Further, as a result of the reaction and culturing under exactly the same conditions as above, γ-aminobutyric acid in 100 g of the culture broth was 4,134.29 mg, confirming reproducibility. The results are shown in Table 1.

Comparative Examples 1 to 3 For comparison, instead of the bonito flakes used in Examples, the same amount of mackerel, dried sardines, and kelp were added as additives, and other conditions were exactly the same as those of Examples. Table 1 shows the results of the reaction and culturing carried out in. The treatment with proteolytic enzyme was not carried out only when kelp was used.

[0029]

[Table 1]

As is clear from Table 1, γ-of this example
According to the method for producing aminobutyric acid, it was found that γ-aminobutyric acid can be produced very effectively by using bonito flakes. On the other hand, instead of bonito flakes, mackerel, dried sardines,
In Comparative Examples 1 to 3 using kelp, the amount of γ-aminobutyric acid produced was very small. Further, in Comparative Example 3 in which the treatment with the proteolytic enzyme was not performed, the production of γ-aminobutyric acid could not be confirmed. From the above experimental results, liquid sugar was treated by adding bonito and proteolytic enzymes, and after adding glutamic acid or a salt thereof to prepare γ-aminobutyric acid by the method of the present invention inoculating and culturing lactic acid bacteria. It turns out that it can be generated easily and efficiently.

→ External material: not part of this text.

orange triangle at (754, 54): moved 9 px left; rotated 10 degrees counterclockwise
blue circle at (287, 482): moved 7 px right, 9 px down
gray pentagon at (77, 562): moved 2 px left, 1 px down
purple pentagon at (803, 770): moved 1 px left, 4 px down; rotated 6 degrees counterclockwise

Comparative Examples 4 to 6 Instead of the lactic acid bacterium Lactobacillus brevis used in the above Examples, the same amounts of the lactic acid bacterium Lactobacillus plantarum, Leuconostoc mesentroides and Pediococcus pervals were added, and the other conditions were Table 2 shows the results of the reaction and culturing performed under exactly the same conditions as in the examples.

[0032]

[Table 2]

As is clear from Table 2, when Lactobacillus plantarum, Leuconostoc mesentroides and Pediococcus pervals were used,
No production of γ-aminobutyric acid was confirmed. From the above experimental results, it was found that Lactobacillus brevis is preferable as the lactic acid bacterium, and by using Lactobacillus brevis as the lactic acid bacterium, γ-aminobutyric acid can be produced with high efficiency.

[0034]

The method for producing γ-aminobutyric acid according to claim 1 of the present invention is a method in which liquid sugar is treated with bonito and a proteolytic enzyme, treated with glutamic acid or a salt thereof, and then mixed with lactic acid bacteria. Since the cells are inoculated and cultured, the action of glutamate decarboxylase possessed by lactic acid bacteria can be utilized to easily and efficiently decarboxylate glutamic acid to produce γ-aminobutyric acid.

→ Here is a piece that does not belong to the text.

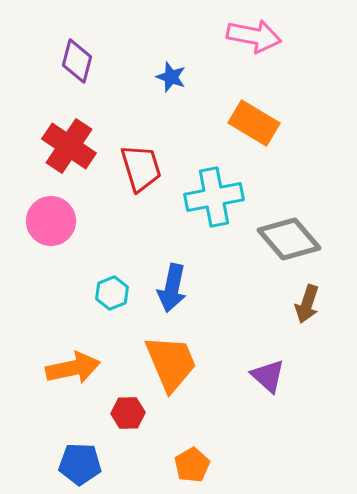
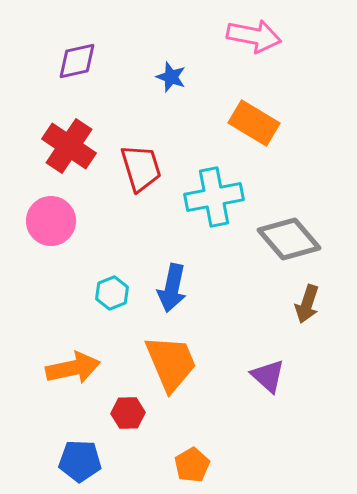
purple diamond: rotated 63 degrees clockwise
blue pentagon: moved 3 px up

The method for producing γ-aminobutyric acid according to claim 2 is the method according to claim 1, in which the lactic acid bacterium is Lactobacillus brevis, so that γ-aminobutyric acid can be produced with high efficiency. it can.

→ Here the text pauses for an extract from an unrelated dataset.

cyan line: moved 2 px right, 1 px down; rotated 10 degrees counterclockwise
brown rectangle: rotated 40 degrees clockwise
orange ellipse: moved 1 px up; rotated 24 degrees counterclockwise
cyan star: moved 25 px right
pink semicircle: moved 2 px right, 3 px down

Furthermore, the method for producing γ-aminobutyric acid according to claim 3 of the present invention is the method according to claim 1 or 2, wherein the liquid sugar is rice liquid sugar. Instead, liquid sugar containing nutrients unique to rice can be obtained.

Claims (3)

[Claims] 1. Production of γ-aminobutyric acid, characterized in that liquid sugar is treated with bonito and proteolytic enzymes, treated with glutamic acid or a salt thereof, and mixed, and then lactic acid bacteria are inoculated and cultured. Method. 2. The method for producing γ-aminobutyric acid according to claim 1, wherein the lactic acid bacterium is Lactobacillus brevis. 3. The method for producing γ-aminobutyric acid according to claim 1, wherein the liquid sugar is rice liquid sugar.